Jan Kara Dec. 8, 2022, 9:37 a.m. UTC | #2

On Thu 08-12-22 11:52:38, Yu Kuai wrote:
> Hi, Jan!
> 
> 在 2022/03/30 20:42, Jan Kara 写道:
> > When bfqq is shared by multiple processes it can happen that one of the
> > processes gets moved to a different cgroup (or just starts submitting IO
> > for different cgroup).

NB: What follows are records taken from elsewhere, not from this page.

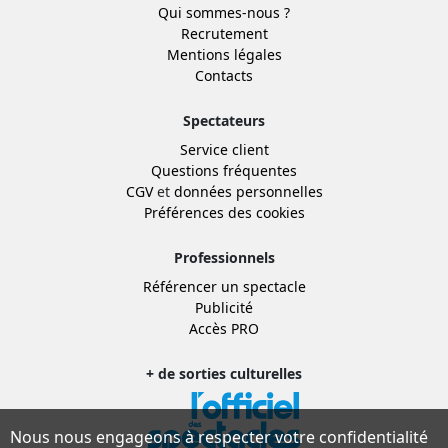
Qui sommes-nous ?
Recrutement
Mentions légales
Contacts
Spectateurs
Service client
Questions fréquentes
CGV
et
données personnelles
Préférences des cookies
Professionnels
Référencer un spectacle
Publicité
Accès PRO
+ de sorties culturelles
Nous nous engageons à respecter votre confidentialité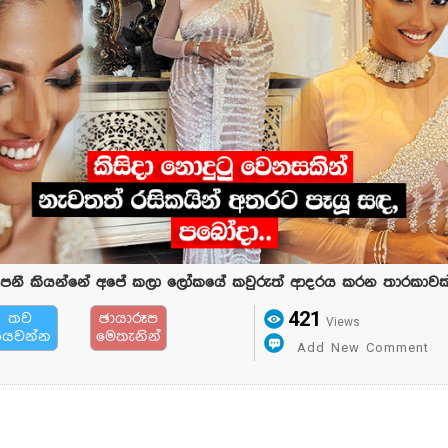
ීපනී කියන්නේ අපේ කලා ලෝකයේ කවුරුත් ආදරය කරන තාරකාවක්
421
තව
ඡායාරූප
Views
ියවන්න
මෙතැනින්
Add New Comment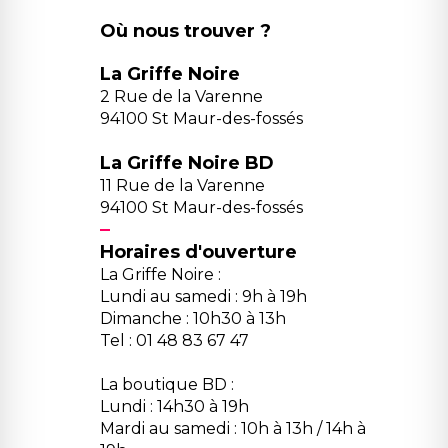
Où nous trouver ?
La Griffe Noire
2 Rue de la Varenne
94100 St Maur-des-fossés
La Griffe Noire BD
11 Rue de la Varenne
94100 St Maur-des-fossés
Horaires d'ouverture
La Griffe Noire :
Lundi au samedi : 9h à 19h
Dimanche : 10h30 à 13h
Tel : 01 48 83 67 47
La boutique BD :
Lundi : 14h30 à 19h
Mardi au samedi : 10h à 13h / 14h à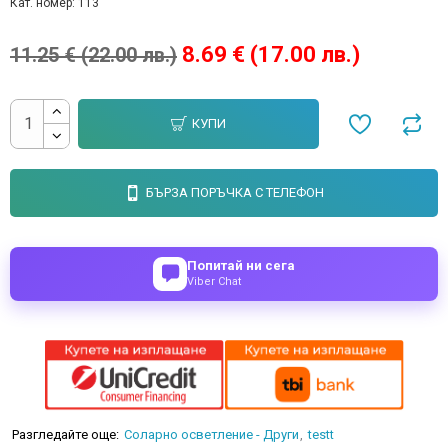
Кат. номер:
113
8.69 € (17.00 лв.)
11.25 € (22.00 лв.)
КУПИ
БЪРЗА ПОРЪЧКА С ТЕЛЕФОН
Попитай ни сега
Viber Chat
Разгледайте още:
Соларно осветление - Други
testt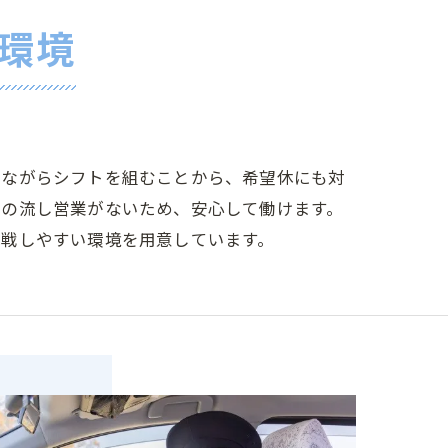
環境
しながらシフトを組むことから、希望休にも対
帯の流し営業がないため、安心して働けます。
挑戦しやすい環境を用意しています。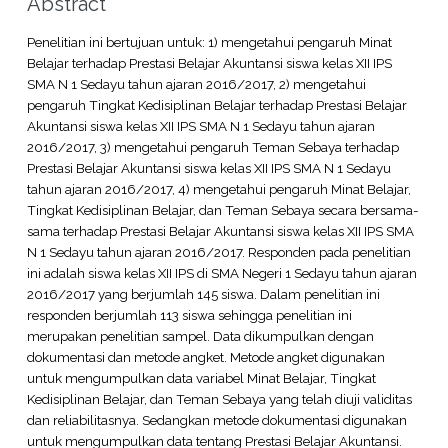
Abstract
Penelitian ini bertujuan untuk: 1) mengetahui pengaruh Minat
Belajar terhadap Prestasi Belajar Akuntansi siswa kelas XII IPS
SMA N 1 Sedayu tahun ajaran 2016/2017, 2) mengetahui
pengaruh Tingkat Kedisiplinan Belajar terhadap Prestasi Belajar
Akuntansi siswa kelas XII IPS SMA N 1 Sedayu tahun ajaran
2016/2017, 3) mengetahui pengaruh Teman Sebaya terhadap
Prestasi Belajar Akuntansi siswa kelas XII IPS SMA N 1 Sedayu
tahun ajaran 2016/2017, 4) mengetahui pengaruh Minat Belajar,
Tingkat Kedisiplinan Belajar, dan Teman Sebaya secara bersama-
sama terhadap Prestasi Belajar Akuntansi siswa kelas XII IPS SMA
N 1 Sedayu tahun ajaran 2016/2017. Responden pada penelitian
ini adalah siswa kelas XII IPS di SMA Negeri 1 Sedayu tahun ajaran
2016/2017 yang berjumlah 145 siswa. Dalam penelitian ini
responden berjumlah 113 siswa sehingga penelitian ini
merupakan penelitian sampel. Data dikumpulkan dengan
dokumentasi dan metode angket. Metode angket digunakan
untuk mengumpulkan data variabel Minat Belajar, Tingkat
Kedisiplinan Belajar, dan Teman Sebaya yang telah diuji validitas
dan reliabilitasnya. Sedangkan metode dokumentasi digunakan
untuk mengumpulkan data tentang Prestasi Belajar Akuntansi.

In case that happens we need to split the merged
> > bfqq as otherwise we will have IO for multiple cgroups in one bfqq and
> > we will just account IO time to wrong entities etc.
> > 
> > Similarly if the bfqq is scheduled to merge with another bfqq but the
> > merge didn't happen yet, cancel the merge as it need not be valid
> > anymore.
> > 
> > CC: stable@vger.kernel.org
> > Fixes: e21b7a0b9887 ("block, bfq: add full hierarchical scheduling and cgroups support")
> > Signed-off-by: Jan Kara <jack@suse.cz>
> > ---
> >   block/bfq-cgroup.c  | 36 +++++++++++++++++++++++++++++++++---
> >   block/bfq-iosched.c |  2 +-
> >   block/bfq-iosched.h |  1 +
> >   3 files changed, 35 insertions(+), 4 deletions(-)
> > 
> > diff --git a/block/bfq-cgroup.c b/block/bfq-cgroup.c
> > index 420eda2589c0..9352f3cc2377 100644
> > --- a/block/bfq-cgroup.c
> > +++ b/block/bfq-cgroup.c
> > @@ -743,9 +743,39 @@ static struct bfq_group *__bfq_bic_change_cgroup(struct bfq_data *bfqd,
> >   	}
> >   	if (sync_bfqq) {
> > -		entity = &sync_bfqq->entity;
> > -		if (entity->sched_data != &bfqg->sched_data)
> > -			bfq_bfqq_move(bfqd, sync_bfqq, bfqg);
> > +		if (!sync_bfqq->new_bfqq && !bfq_bfqq_coop(sync_bfqq)) {
> > +			/* We are the only user of this bfqq, just move it */
> > +			if (sync_bfqq->entity.sched_data != &bfqg->sched_data)
> > +				bfq_bfqq_move(bfqd, sync_bfqq, bfqg);
> > +		} else {
> > +			struct bfq_queue *bfqq;
> > +
> > +			/*
> > +			 * The queue was merged to a different queue. Check
> > +			 * that the merge chain still belongs to the same
> > +			 * cgroup.
> > +			 */
> > +			for (bfqq = sync_bfqq; bfqq; bfqq = bfqq->new_bfqq)
> > +				if (bfqq->entity.sched_data !=
> > +				    &bfqg->sched_data)
> > +					break;
> > +			if (bfqq) {
> > +				/*
> > +				 * Some queue changed cgroup so the merge is
> > +				 * not valid anymore. We cannot easily just
> > +				 * cancel the merge (by clearing new_bfqq) as
> > +				 * there may be other processes using this
> > +				 * queue and holding refs to all queues below
> > +				 * sync_bfqq->new_bfqq. Similarly if the merge
> > +				 * already happened, we need to detach from
> > +				 * bfqq now so that we cannot merge bio to a
> > +				 * request from the old cgroup.
> > +				 */
> > +				bfq_put_cooperator(sync_bfqq);
> > +				bfq_release_process_ref(bfqd, sync_bfqq);
> > +				bic_set_bfqq(bic, NULL, 1);
> > +			}
> > +		}
> >   	}
> Our test found a use-after-free while accessing bfqq->bic->bfqq[] ([1]),
> and I really suspect the above change.

OK, so bfqq points to bfq_io_cq that is already freed. Nasty.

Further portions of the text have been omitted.